AltWire [Luke Morrison]: Did reaching number one change your perspective or goals for your career?
Lewis Capaldi: My goal – back when I started this – was to play King Tuts** in Glasgow – it’s like a 350-capacity room. And we did that and, for me, ever since then everything’s just been kind of like a bonus. So yeah, I didn’t ever think, ‘Right, okay. This is it. I’m gonna aim for the number one’. I’ve never been this overly mad ambitious person. I just… I just do this because I enjoy [it]. So I’m kind of lucky that I had the people around me – management and label and agents – who really believed in what I was doing, enough work on it. But, yeah, no – it’s weird. It hasn’t really changed it.
Because now, for example, I don’t think just because I’ve had a number one that I’m ever going to get one again. For me, I feel like that was a one-time deal. I just think you can’t be getting greedy! So instead I just kind of say, ‘that’s cool and it’s nice that it happened but you’re only as good as your next song’’ You’ve just got to keep writing.
For album two, I’m not really expecting this response again. Not because I don’t think it’ll be good, but because I think if you just ‘play things by ear’ a bit and just go, ‘OK, I’m gonna make music that I like and release it and see what happens’, you’re going to enjoy it a lot more.
AltWire [Luke Morrison]: You’ve worked with a lot of globally recognized artists like Malay and TMS. Is there anyone, in particular, you’d really love to work with?

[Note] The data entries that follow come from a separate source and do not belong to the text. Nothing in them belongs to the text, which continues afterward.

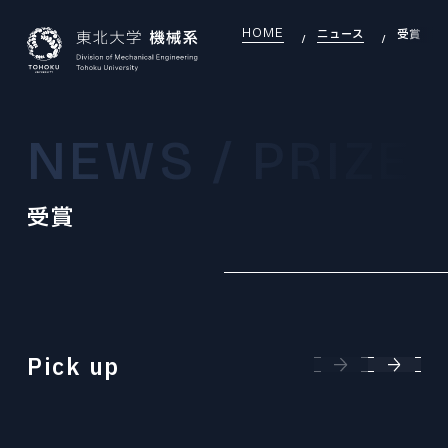
HOME
ニュース
受賞
JAPANESE
ENGLISH
NEWS / PRIZE
TOP
受賞
INTRODUCTION
機械系について
INTRODUCTION INDEX
SEARCH
研究室を探す
機械系について
SEARCH INDEX
DEI
OVERVIEW
DEI推進
研究室を探す
組織・沿革
DEI INDEX
Pick up
EDUCATION
LABORATORY
大学院教育
DEI推進
研究室
EDUCATION INDEX
EXAMINATION
GLOBAL
機械機能創成専攻
大学院入試
大学院教育
国際交流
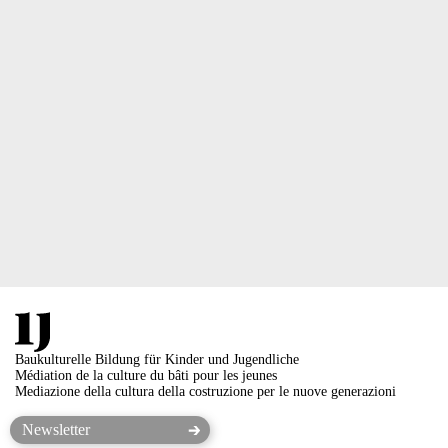
Baukulturelle Bildung für Kinder und Jugendliche
Médiation de la culture du bâti pour les jeunes
Mediazione della cultura della costruzione per le nuove generazioni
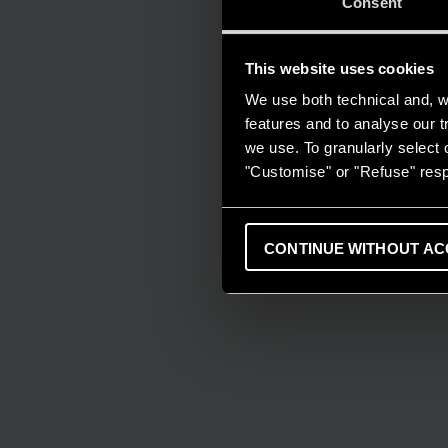
Consent
This website uses cookies
We use both technical and, wi
features and to analyse our tr
we use. To granularly select o
"Customise" or "Refuse" resp
CONTINUE WITHOUT AC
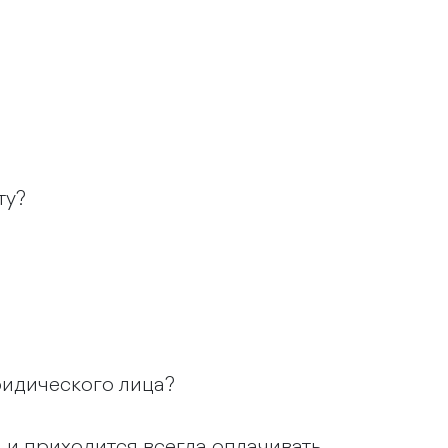
ту?
ридического лица?
 и приходится всегда оплачивать,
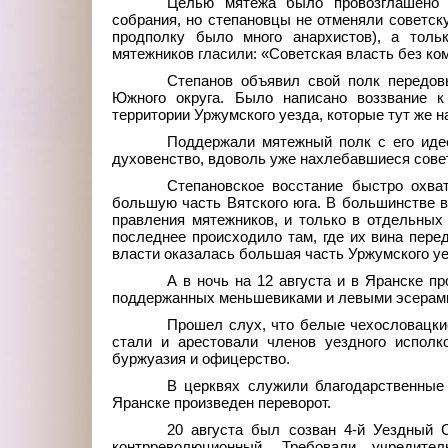
Целью мятежа было провозглашено 
собрания, но степановцы не отменяли советскую
продполку было много анархистов), а толь
мятежников гласили: «Советская власть без ко
Степанов объявил свой полк передов
Южного округа. Было написано воззвание 
территории Уржумского уезда, которые тут же н
Поддержали мятежный полк с его идее
духовенство, вдоволь уже нахлебавшиеся сове
Степановское восстание быстро охва
большую часть Вятского юга. В большинстве в
правления мятежников, и только в отдельных 
последнее происходило там, где их вина пер
власти оказалась большая часть Уржумского у
А в ночь на 12 августа и в Яранске 
поддержанных меньшевиками и левыми эсерам
Прошел слух, что белые чехословацки
стали и арестовали членов уездного исполк
буржуазия и офицерство.
В церквях служили благодарственные
Яранске произведен переворот.
20 августа был созван 4-й Уездный С
контрреволюционный. Требовали учредите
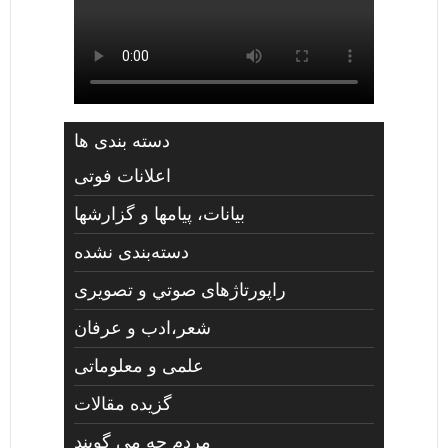
دسته بندی ها
اعلانات فوتی
بیانات، پیامها و گزارشها
دسته‌بندی نشده
راپورتاژهای صوتي و تصويری
شعر،ادب و عرفان
علمی و معلوماتی
گزیده مقالات
مردم چه مي گويند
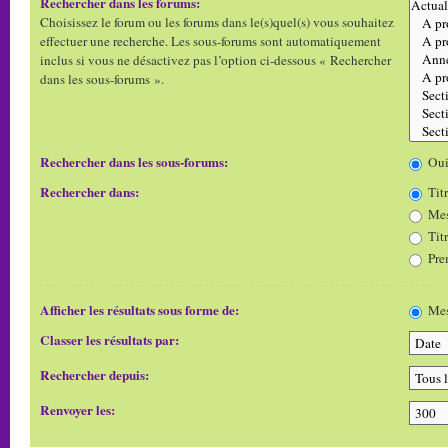
Rechercher dans les forums:
Choisissez le forum ou les forums dans le(s)quel(s) vous souhaitez
effectuer une recherche. Les sous-forums sont automatiquement
inclus si vous ne désactivez pas l’option ci-dessous « Rechercher
dans les sous-forums ».
Rechercher dans les sous-forums:
Ou
Rechercher dans:
Titr
Mes
Tit
Pre
Afficher les résultats sous forme de:
Mes
Classer les résultats par:
Rechercher depuis:
Renvoyer les:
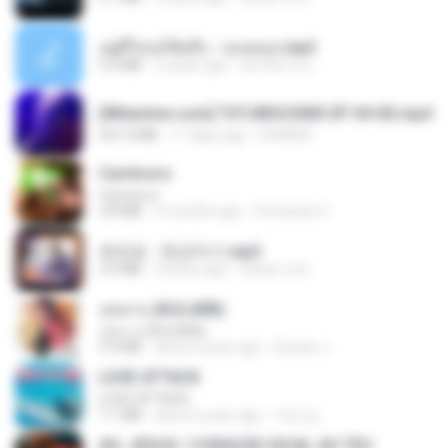
อยู่ที่ไหนก็คิดถึง - เมนทอล.mp3
4.2 MB
2 years ago
มันไม้สาย ม.
[Witanime.com] TSTJWGCDMS EP 04 HD.mp4
567.0 MB
17 days ago
DOMISR
Carnívoro
Carnívoro
2.8 MB
6 months ago
Fernando O.
유진표 - 천년지기.mp3
3.0 MB
4 years ago
castor-trot
กุหลาบ (KULARB)
กุหลาบ (KULARB)
5.9 MB
about a year ago
Suwan J.
LOVE ATTACK
LOVE ATTACK
7.1 MB
about a year ago
지빈 임.
AH, JESUS / CORAÇÃO IGUAL AO TEU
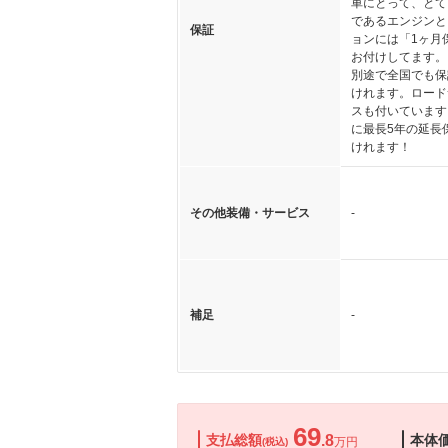
車にとって、とて
であるエンジンと
保証
ョンには「1ヶ月
お付けしてます。
別途で全国でも保
けれます。ロード
スも付いています
に最長5年の延長
けれます！
その他装備・サービス
-
補足
-
69
支払総額
.8
本体
万円
(税込)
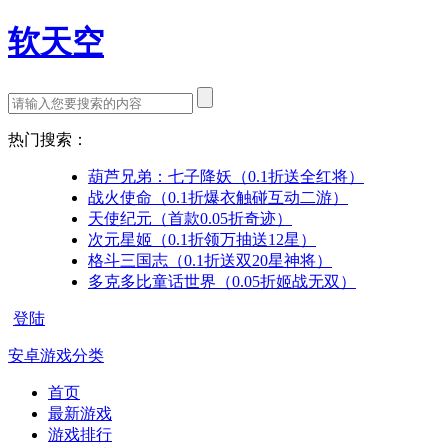
软天空
热门搜索：
葫芦兄弟：七子降妖（0.1折送全红将）
战火使命（0.1折爆衣触碰互动二游）
天使纪元（首款0.05折奇迹）
次元星姬（0.1折领万抽送12星）
格斗三国志（0.1折送双20星神将）
多克多比童话世界（0.05折姬战无双）
登陆
安卓游戏分类
首页
最新游戏
游戏排行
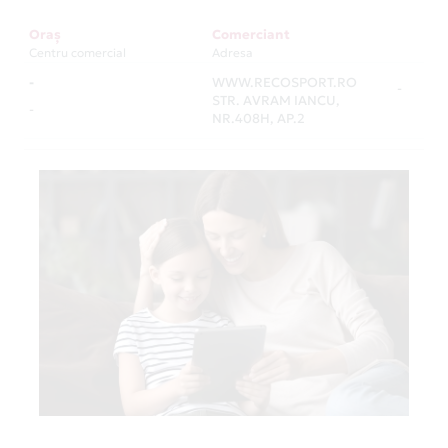
Oraș
Comerciant
Centru comercial
Adresa
-
WWW.RECOSPORT.RO
-
STR. AVRAM IANCU,
-
NR.408H, AP.2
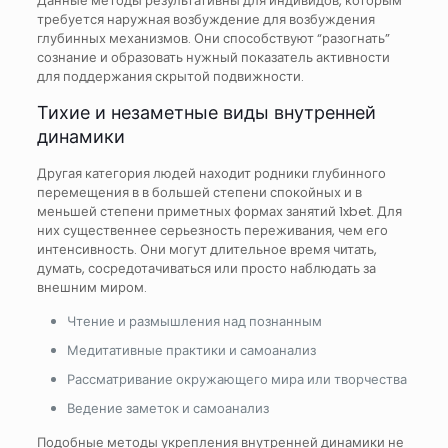
Данные методы результативны для индивидов, которым
требуется наружная возбуждение для возбуждения
глубинных механизмов. Они способствуют “разогнать”
сознание и образовать нужный показатель активности
для поддержания скрытой подвижности.
Тихие и незаметные виды внутренней
динамики
Другая категория людей находит родники глубинного
перемещения в в большей степени спокойных и в
меньшей степени приметных формах занятий 1xbet. Для
них существеннее серьезность переживания, чем его
интенсивность. Они могут длительное время читать,
думать, сосредотачиваться или просто наблюдать за
внешним миром.
Чтение и размышления над познанным
Медитативные практики и самоанализ
Рассматривание окружающего мира или творчества
Ведение заметок и самоанализ
Подобные методы укрепления внутренней динамики не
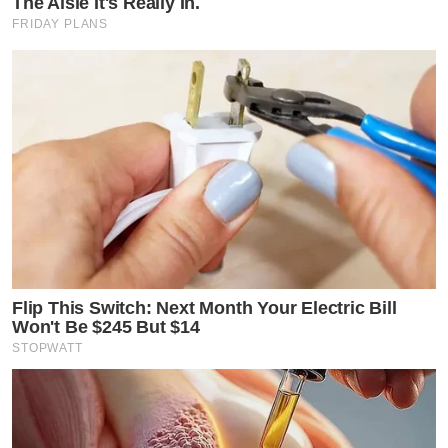
The Aisle It's Really In.
FRIDAY PLANS
Flip This Switch: Next Month Your Electric Bill
Won't Be $245 But $14
STOPWATT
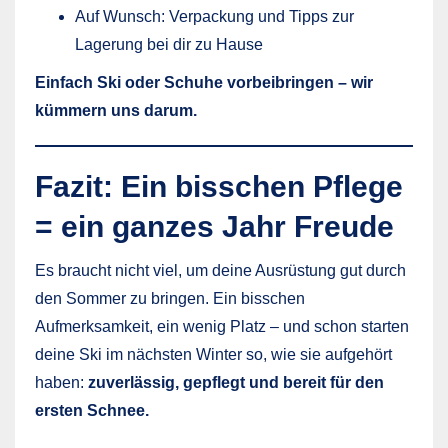
Auf Wunsch: Verpackung und Tipps zur
Lagerung bei dir zu Hause
Einfach Ski oder Schuhe vorbeibringen – wir
kümmern uns darum.
Fazit: Ein bisschen Pflege
= ein ganzes Jahr Freude
Es braucht nicht viel, um deine Ausrüstung gut durch
den Sommer zu bringen. Ein bisschen
Aufmerksamkeit, ein wenig Platz – und schon starten
deine Ski im nächsten Winter so, wie sie aufgehört
haben:
zuverlässig, gepflegt und bereit für den
ersten Schnee.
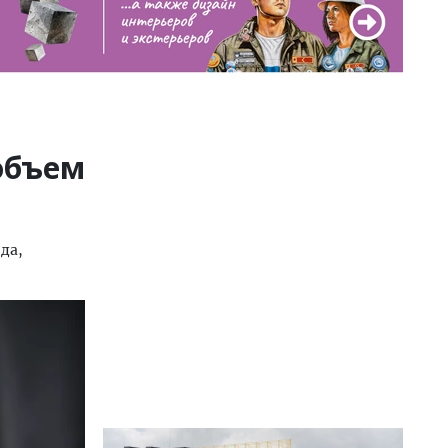
объем
да,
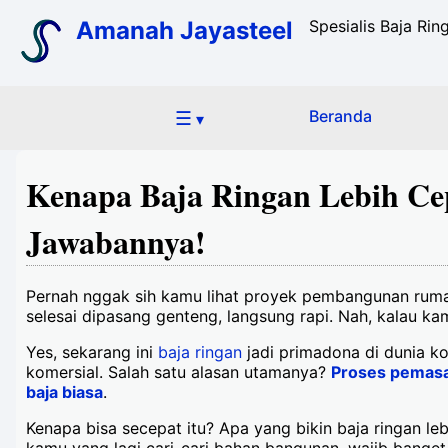
Amanah Jayasteel
Spesialis Baja Ri
☰
Beranda
▾
Kenapa Baja Ringan Lebih Cep
Jawabannya!
Pernah nggak sih kamu lihat proyek pembangunan rumah
selesai dipasang genteng, langsung rapi. Nah, kalau 
Yes, sekarang ini
baja ringan
jadi primadona di dunia k
komersial. Salah satu alasan utamanya?
Proses pemasa
baja biasa
.
Kenapa bisa secepat itu? Apa yang bikin baja ringan leb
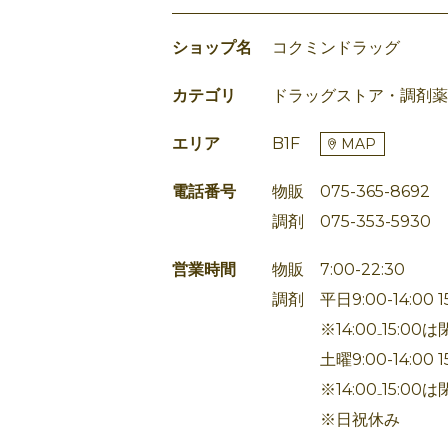
ショップ名
コクミンドラッグ
カテゴリ
ドラッグストア・調剤薬
エリア
B1F
MAP
電話番号
物販 075-365-8692
調剤 075-353-5930
営業時間
物販 7:00-22:30
調剤 平日9:00-14:00 15
※14:00₋15:00は
土曜9:00-14:00 15:
※14:00₋15:00は
※日祝休み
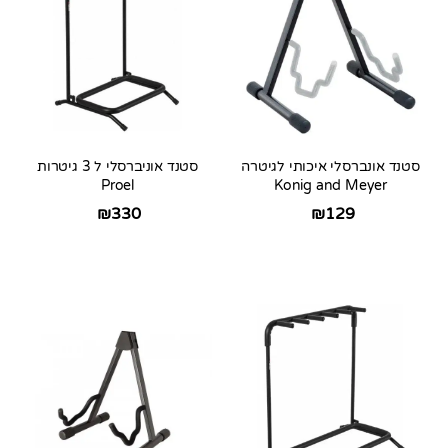
סטנד אונברסלי איכותי לגיטרה
סטנד אוניברסלי ל 3 גיטרות
Proel
Konig and Meyer
₪
330
₪
129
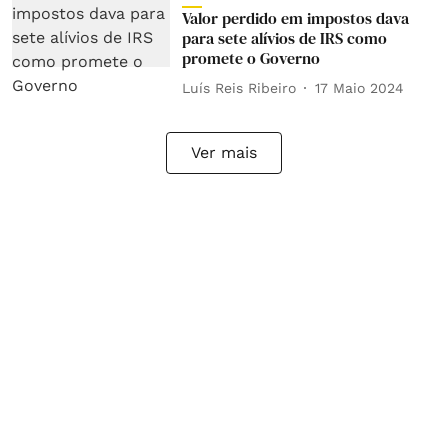
Valor perdido em impostos dava
para sete alívios de IRS como
promete o Governo
Luís Reis Ribeiro
17 Maio 2024
Ver mais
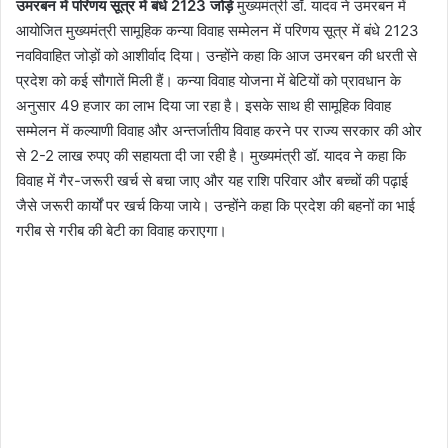
उमरबन में परिणय सूत्र में बंधे 2123 जोड़े
मुख्यमंत्री डॉ. यादव ने उमरबन में
आयोजित मुख्यमंत्री सामूहिक कन्या विवाह सम्मेलन में परिणय सूत्र में बंधे 2123
नवविवाहित जोड़ों को आशीर्वाद दिया। उन्होंने कहा कि आज उमरबन की धरती से
प्रदेश को कई सौगातें मिली हैं। कन्या विवाह योजना में बेटियों को प्रावधान के
अनुसार 49 हजार का लाभ दिया जा रहा है। इसके साथ ही सामूहिक विवाह
सम्मेलन में कल्याणी विवाह और अन्तर्जातीय विवाह करने पर राज्य सरकार की ओर
से 2-2 लाख रुपए की सहायता दी जा रही है। मुख्यमंत्री डॉ. यादव ने कहा कि
विवाह में गैर-जरूरी खर्च से बचा जाए और यह राशि परिवार और बच्चों की पढ़ाई
जैसे जरूरी कार्यों पर खर्च किया जाये। उन्होंने कहा कि प्रदेश की बहनों का भाई
गरीब से गरीब की बेटी का विवाह कराएगा।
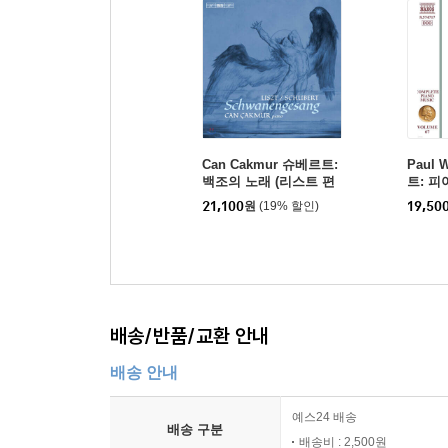
Can Cakmur 슈베르트:
Paul 
백조의 노래 (리스트 편
트: 피
곡) (Schubert - Liszt: S
집 (Lis
21,100
원
(19% 할인)
19,50
chwanengesang)
no Mus
배송/반품/교환 안내
배송 안내
예스24 배송
배송 구분
배송비 : 2,500원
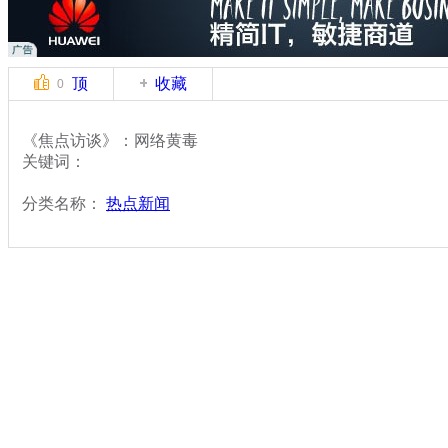
顶
收藏
0
《焦点访谈》：网络黄毒
关键词：
分类名称：
热点新闻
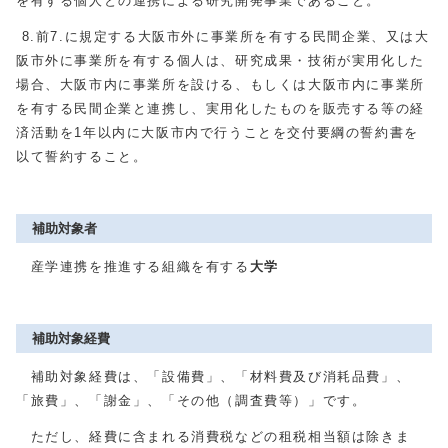
を有する個人との連携による研究開発事業であること。
8.前7.に規定する大阪市外に事業所を有する民間企業、又は大
阪市外に事業所を有する個人は、研究成果・技術が実用化した
場合、大阪市内に事業所を設ける、もしくは大阪市内に事業所
を有する民間企業と連携し、実用化したものを販売する等の経
済活動を1年以内に大阪市内で行うことを交付要綱の誓約書を
以て誓約すること。
補助対象者
産学連携を推進する組織を有する
大学
補助対象経費
補助対象経費は、「設備費」、「材料費及び消耗品費」、
「旅費」、「謝金」、「その他（調査費等）」です。
ただし、経費に含まれる消費税などの租税相当額は除きま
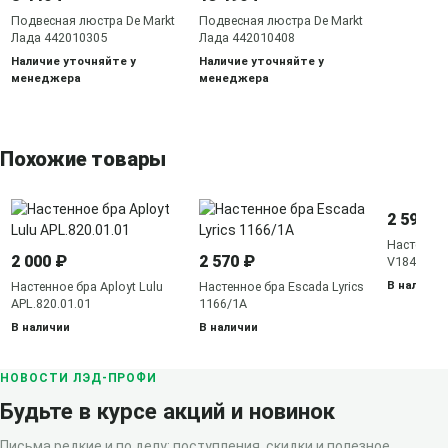
Подвесная люстра De Markt
Подвесная люстра De Markt
Лада 442010305
Лада 442010408
Наличие уточняйте у
Наличие уточняйте у
менеджера
менеджера
Похожие товары
2 596 ₽
Настенное 
2 000 ₽
2 570 ₽
V1848-8/1
В наличии
Настенное бра Aployt Lulu
Настенное бра Escada Lyrics
APL.820.01.01
1166/1A
В наличии
В наличии
НОВОСТИ ЛЭД-ПРОФИ
Будьте в курсе акций и новинок
Письма редкие и по делу: поступления, скидки и полезное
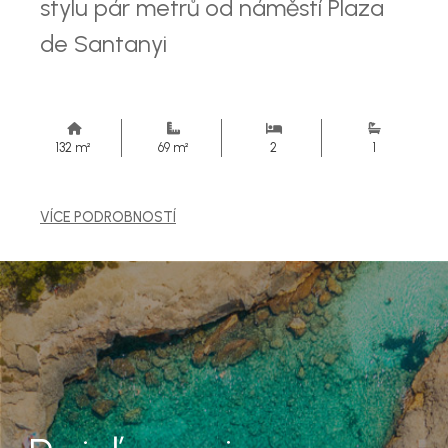
stylu pár metrů od náměstí Plaza
de Santanyi
132 m²
69 m²
2
1
VÍCE PODROBNOSTÍ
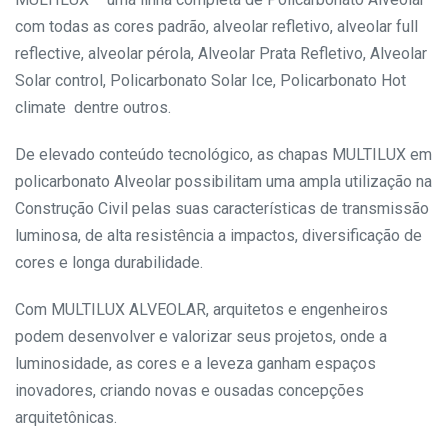
com todas as cores padrão, alveolar refletivo, alveolar full
reflective, alveolar pérola, Alveolar Prata Refletivo, Alveolar
Solar control, Policarbonato Solar Ice, Policarbonato Hot
climate dentre outros.
De elevado conteúdo tecnológico, as chapas MULTILUX em
policarbonato Alveolar possibilitam uma ampla utilização na
Construção Civil pelas suas características de transmissão
luminosa, de alta resistência a impactos, diversificação de
cores e longa durabilidade.
Com MULTILUX ALVEOLAR, arquitetos e engenheiros
podem desenvolver e valorizar seus projetos, onde a
luminosidade, as cores e a leveza ganham espaços
inovadores, criando novas e ousadas concepções
arquitetônicas.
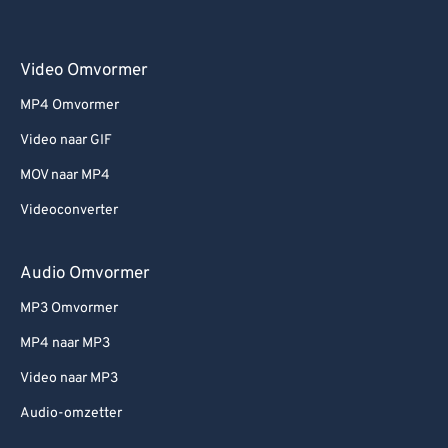
Video Omvormer
MP4 Omvormer
Video naar GIF
MOV naar MP4
Videoconverter
Audio Omvormer
MP3 Omvormer
MP4 naar MP3
Video naar MP3
Audio-omzetter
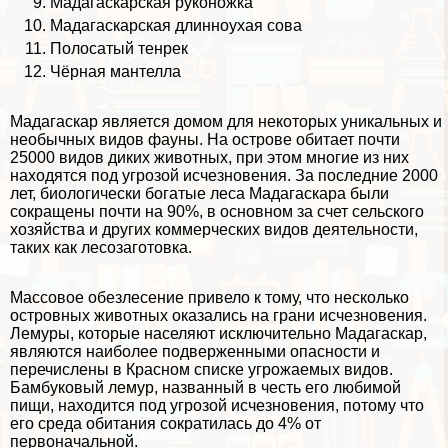
Мадагаскарская руконожка
Мадагаскарская длинноухая сова
Полосатый тенрек
Чёрная мантелла
Мадагаскар является домом для некоторых уникальных и
необычных видов фауны. На острове обитает почти
25000 видов диких животных, при этом многие из них
находятся под угрозой исчезновения. За последние 2000
лет, биологически богатые леса Мадагаскара были
сокращены почти на 90%, в основном за счет сельского
хозяйства и других коммерческих видов деятельности,
таких как лесозаготовка.
Массовое
обезлесение
привело к тому, что несколько
островных животных оказались на грани исчезновения.
Лемуры, которые населяют исключительно Мадагаскар,
являются наиболее подверженными опасности и
перечислены в Красном списке угрожаемых видов.
Бамбуковый лемур, названный в честь его любимой
пищи, находится под угрозой исчезновения, потому что
его среда обитания сократилась до 4% от
первоначальной.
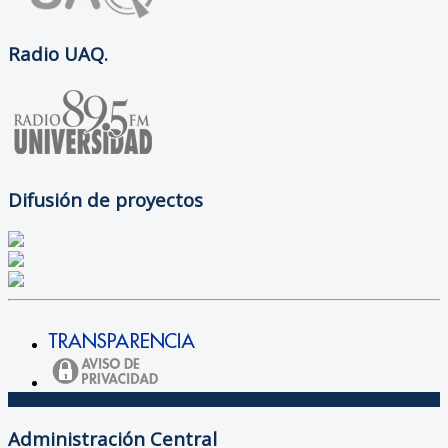
Radio UAQ.
Difusión de proyectos
Administración Central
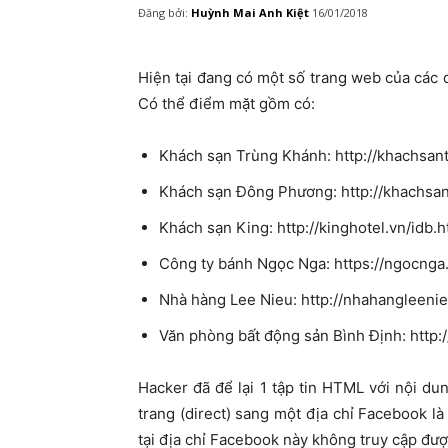
Đăng bởi:
Huỳnh Mai Anh Kiệt
16/01/2018
Hiện tại đang có một số trang web của các 
Có thể điểm mặt gồm có:
Khách sạn Trùng Khánh: http://khachsa
Khách sạn Đông Phương: http://khachs
Khách sạn King: http://kinghotel.vn/idb.
Công ty bánh Ngọc Nga: https://ngocnga
Nhà hàng Lee Nieu: http://nhahangleeni
Văn phòng bất động sản Bình Định: http:
Hacker đã để lại 1 tập tin HTML với nội d
trang (direct) sang một địa chỉ Facebook l
tại địa chỉ Facebook này không truy cập đượ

Lewis Capaldi: Paul McCartney would be cool, because it’s Paul McCartney. But I think he’s got bigger fish to fry, but erm (laughs)…it’d be cool to try and do something with people like Calvin Harris, or maybe Zedd – just because I think it’d be something completely different. I like the idea of, if I ever do work with someone else, being able to work with someone who doesn’t really do collaboration stuff often. Because I think it’d be cool to have that thing where it’s like, ‘Oh, this person? How the fuck did Lewis manage to get this person to do this song?’ I think it’d be quite cool to be able to work with someone who doesn’t really do many collaborations at all. So, I dunno – maybe someone like Adele, as she doesn’t really do collaborations, but she doesn’t have much to gain from doing a song with me. But, er (laughs), I’ll try my best.
AltWire [Luke Morrison]: From your social media and public appearances you look like you’re having fun doing what you do. Are there times when you’re on the road and it becomes difficult to remain positive?
Lewis Capaldi: Hmm, I don’t know! Because, I don’t think about it. I don’t think about it in those terms. I like to have a laugh most of the time and I think, when I’m away on tour and I ever feel down, I never try and rally myself to be positive when I don’t want to be positive. Because I feel like, it’s good that you have balance. If I feel sad one day I will allow myself to feel sad, because that’s fine. But for the most part, no, I’m still pretty much [having] a good laugh. You know, cause there’s times where I think this is all so fucking weird – like, it’s crazy, what’s happened. So, like, I think that you can’t take it too seriously. Otherwise you can lose your mind a bit.
AltWire [Luke Morrison]: So you recently performed in front of a US audience on The Late Show with Stephen Colbert and you performed on The Late Late Show with James Corden, and you’re scheduled to tour this fall. So how does an American audience compare to back home in the UK?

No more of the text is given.